31/12/2018 09h12

"Eu sobrevivi à BR-262"

Fazer o caminho entre Três Lagoas e Água Clara não é uma viagem: é uma prova de sobrevivência

 
Gisele Berto

Seria cômico se não fosse trágico. Fiz hoje uma simples viagem de pouco mais de 100km entre Três Lagoas e Água Clara. E terminei com a sensação de que havia terminado de participar do Survivor!

Em cada buraco que o carro caía eu me lembrava do ministro Carlos Marun, sorridente e dando a mão para todos no dia 23 de agosto deste ano, dia da assinatura do contrato de restauração da BR-262 entre Três Lagoas e Ribas do Rio Pardo. Lembrava da senadora Simone Tebet, que pleiteia a presidência do Senado em 2019, firme e decidida, aplaudindo a liberação dos R$ 150 milhões para a obra.

"Não é apenas um tapa-buraco, é uma restauração completa", bradava a senadora. "Nosso povo esperou muito e merece essa obra", completava Marun.

Fiz a cobertura do evento. "Não é possível que dessa vez a coisa não ande", eu pensei. "Chamaram todo mundo, fotos e vídeos, matérias na imprensa, gente para cobrar. As máquinas todas aí. Não é possível que a coisa não ande", pensava, enquanto tentava me convencer que, dessa vez, a obra sairia. Como eu sou inocente!

Quatro meses depois a situação é deplorável. As máquinas, que estiveram à disposição para fotos naquele dia, foram retiradas pouco tempo depois. Para inglês ver, como dizem. "Paramos no período de chuva", disse o ministro, depois de ser cobrado publicamente pelo diretor do Perfil News, Ricardo Ojeda. Nem um tapa-buraco fizeram para as festas de final de ano!

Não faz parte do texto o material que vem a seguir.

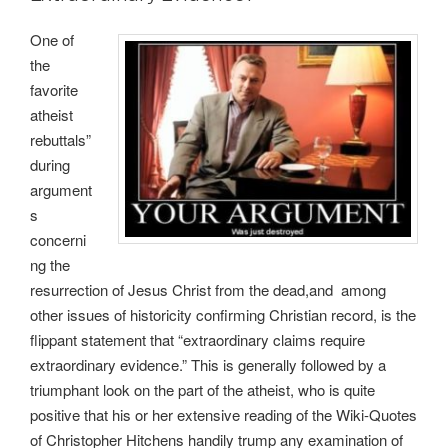
One of
the
favorite
atheist
rebuttals”
during
argument
s
concerni
ng the
resurrection of Jesus Christ from the dead,and among
other issues of historicity confirming Christian record, is the
flippant statement that “extraordinary claims require
extraordinary evidence.” This is generally followed by a
triumphant look on the part of the atheist, who is quite
positive that his or her extensive reading of the Wiki-Quotes
of Christopher Hitchens handily trump any examination of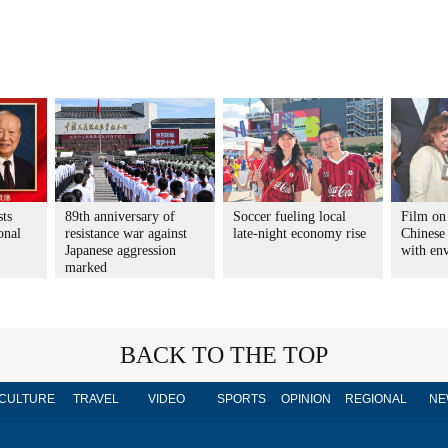
sts
89th anniversary of
Soccer fueling local
Film on
onal
resistance war against
late-night economy rise
Chinese 
Japanese aggression
with en
marked
BACK TO THE TOP
CULTURE
TRAVEL
VIDEO
SPORTS
OPINION
REGIONAL
NE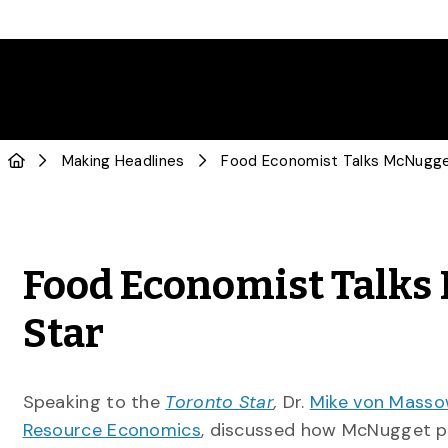
Making Headlines
Food Economist Talks
Star
Speaking to the
Toronto Star
,
Dr.
Mike von Mass
Resource Economics
, discussed how McNugget p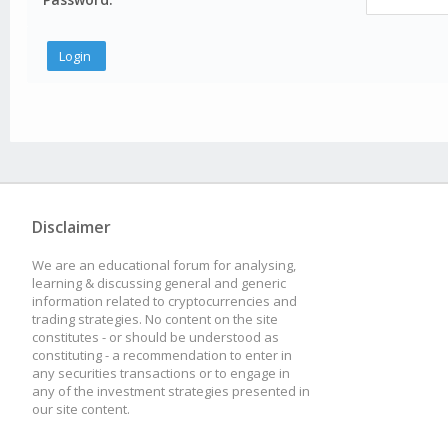
Disclaimer
We are an educational forum for analysing,
learning & discussing general and generic
information related to cryptocurrencies and
trading strategies. No content on the site
constitutes - or should be understood as
constituting - a recommendation to enter in
any securities transactions or to engage in
any of the investment strategies presented in
our site content.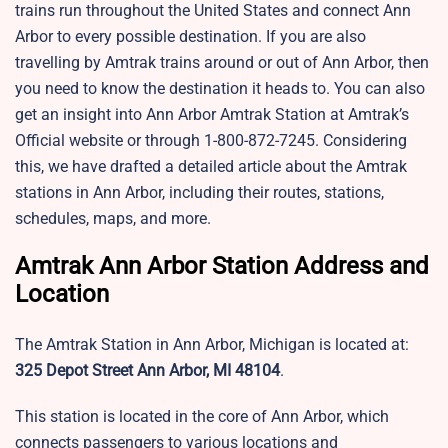
trains run throughout the United States and connect Ann
Arbor to every possible destination. If you are also
travelling by Amtrak trains around or out of Ann Arbor, then
you need to know the destination it heads to. You can also
get an insight into Ann Arbor Amtrak Station at Amtrak’s
Official website or through 1-800-872-7245. Considering
this, we have drafted a detailed article about the Amtrak
stations in Ann Arbor, including their routes, stations,
schedules, maps, and more.
Amtrak Ann Arbor Station Address and
Location
The Amtrak Station in Ann Arbor, Michigan is located at:
325 Depot Street Ann Arbor, MI 48104
.
This station is located in the core of Ann Arbor, which
connects passengers to various locations and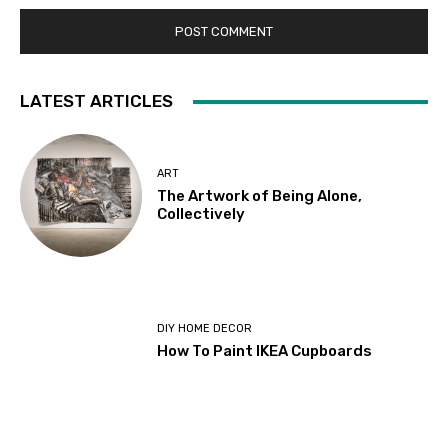
LATEST ARTICLES
ART
The Artwork of Being Alone,
Collectively
DIY HOME DECOR
How To Paint IKEA Cupboards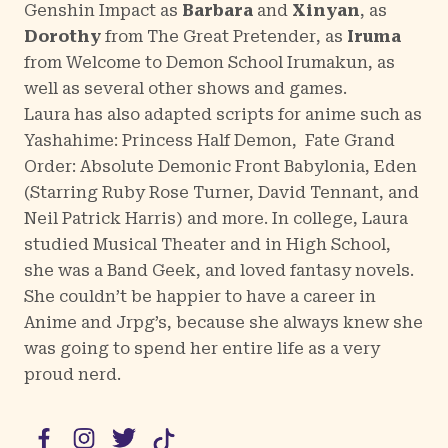
Genshin Impact
as
Barbara
and
Xinyan
, as
Dorothy
from
The Great Pretender
, as
Iruma
from
Welcome to Demon School Irumakun
, as
well as several other shows and games.
Laura has also adapted scripts for anime such as
Yashahime: Princess Half Demon
,
Fate Grand
Order: Absolute Demonic Front Babylonia
,
Eden
(
Starring Ruby Rose Turner, David Tennant, and
Neil Patrick Harris
) and more. In college, Laura
studied Musical Theater and in High School,
she was a Band Geek, and loved fantasy novels.
She couldn’t be happier to have a career in
Anime and Jrpg’s, because she always knew she
was going to spend her entire life as a very
proud nerd.
Facebook
Instagram
Twitter
TikTok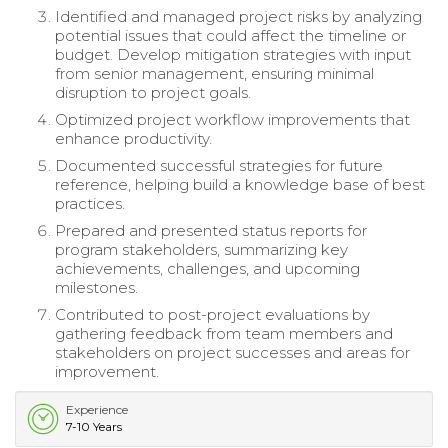
Identified and managed project risks by analyzing
potential issues that could affect the timeline or
budget. Develop mitigation strategies with input
from senior management, ensuring minimal
disruption to project goals.
Optimized project workflow improvements that
enhance productivity.
Documented successful strategies for future
reference, helping build a knowledge base of best
practices.
Prepared and presented status reports for
program stakeholders, summarizing key
achievements, challenges, and upcoming
milestones.
Contributed to post-project evaluations by
gathering feedback from team members and
stakeholders on project successes and areas for
improvement.
Experience
7-10 Years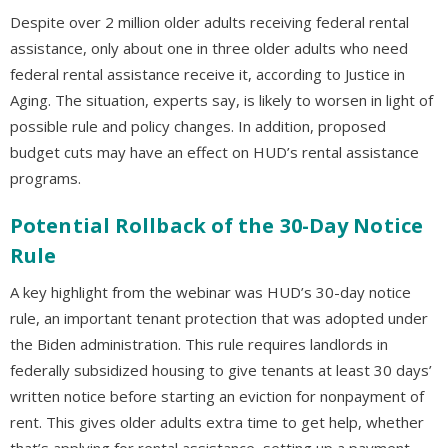
Despite over 2 million older adults receiving federal rental
assistance, only about one in three older adults who need
federal rental assistance receive it, according to Justice in
Aging. The situation, experts say, is likely to worsen in light of
possible rule and policy changes. In addition, proposed
budget cuts may have an effect on HUD’s rental assistance
programs.
Potential Rollback of the 30-Day Notice
Rule
A key highlight from the webinar was HUD’s 30-day notice
rule, an important tenant protection that was adopted under
the Biden administration. This rule requires landlords in
federally subsidized housing to give tenants at least 30 days’
written notice before starting an eviction for nonpayment of
rent. This gives older adults extra time to get help, whether
that’s applying for rental assistance, setting up a payment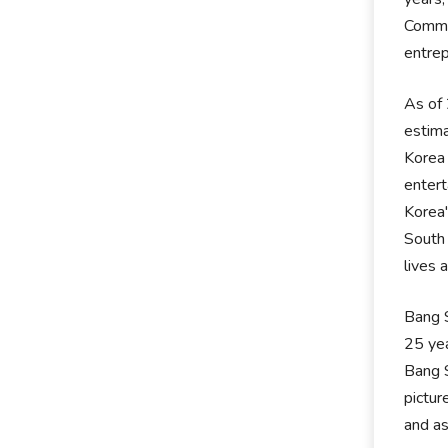
Commun
entre
As of 
estima
Korea 
entert
Korea'
South 
lives 
Bang S
25 yea
Bang S
pictur
and as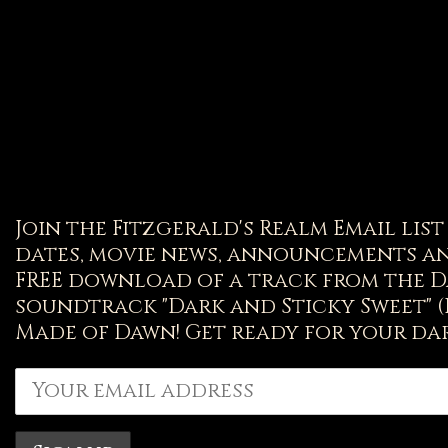
Join the Fitzgerald's Realm Email lis
dates, movie news, announcements an
FREE download of a track from the D
soundtrack "Dark and Sticky Sweet" 
Made of Dawn! Get ready for your dar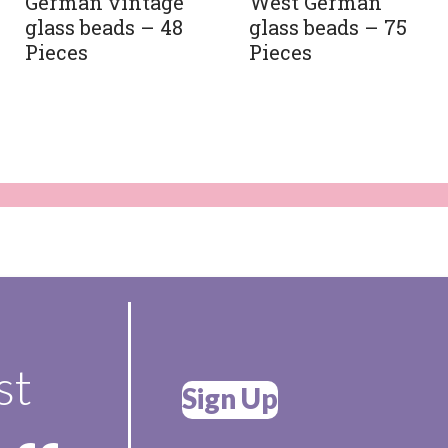
German vintage
West German
glass beads – 48
glass beads – 75
Pieces
Pieces
st
Sign Up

Brincar de roleta-russa é pouco. Na roleta-russa, você tem uma chance em sete (dependendo da arma usada) de se dar mal. Na BR-262 a chance de cair em um buraco e estourar a roda é bem maior que isso. Basta piscar. Daí a enfiar o carro debaixo de uma carreta, capotar ou se arrebentar no acostamento inexistente é apenas uma questão de oportunidade.

Mais do que lastimável, o estado da rodovia federal é criminoso. Quem tem a caneta devia ser responsabilizado criminalmente por cada acidente, cada carro arrebentado e cada morte que a inépcia e a morosidade públicas causam nesta rodovia.

É uma vergonha que a principal via de acesso da Capital a Três Lagoas esteja nessas condições. Três Lagoas, a cidade que gera mais da metade da exportação do Estado, um dos principais PIBs do MS, a "capital mundial da celulose" é uma cidade que, hoje, não merece sequer a consideração do Governo Federal. Uma cidade abandonada à própria sorte.

Isso, claro, sem contar com o imenso número de animais mortos nos "acostamentos" por falta de corredores verdes para eles cruzarem. Tamanduás-bandeira, antas, tatus. Muitos, em vários pontos da estrada. De partir o coração!

A distância geográfica entre Três Lagoas e a capital do seu próprio estado é menor que a distância causada pelo descaso proposital com a única via que leva os três-lagoenses a Campo Grande.

O fato de não morrer muito mais gente na Rodovia da Morte é um milagre e um sinal de que os motoristas locais devem ser muito bons na arte da sobrevivência.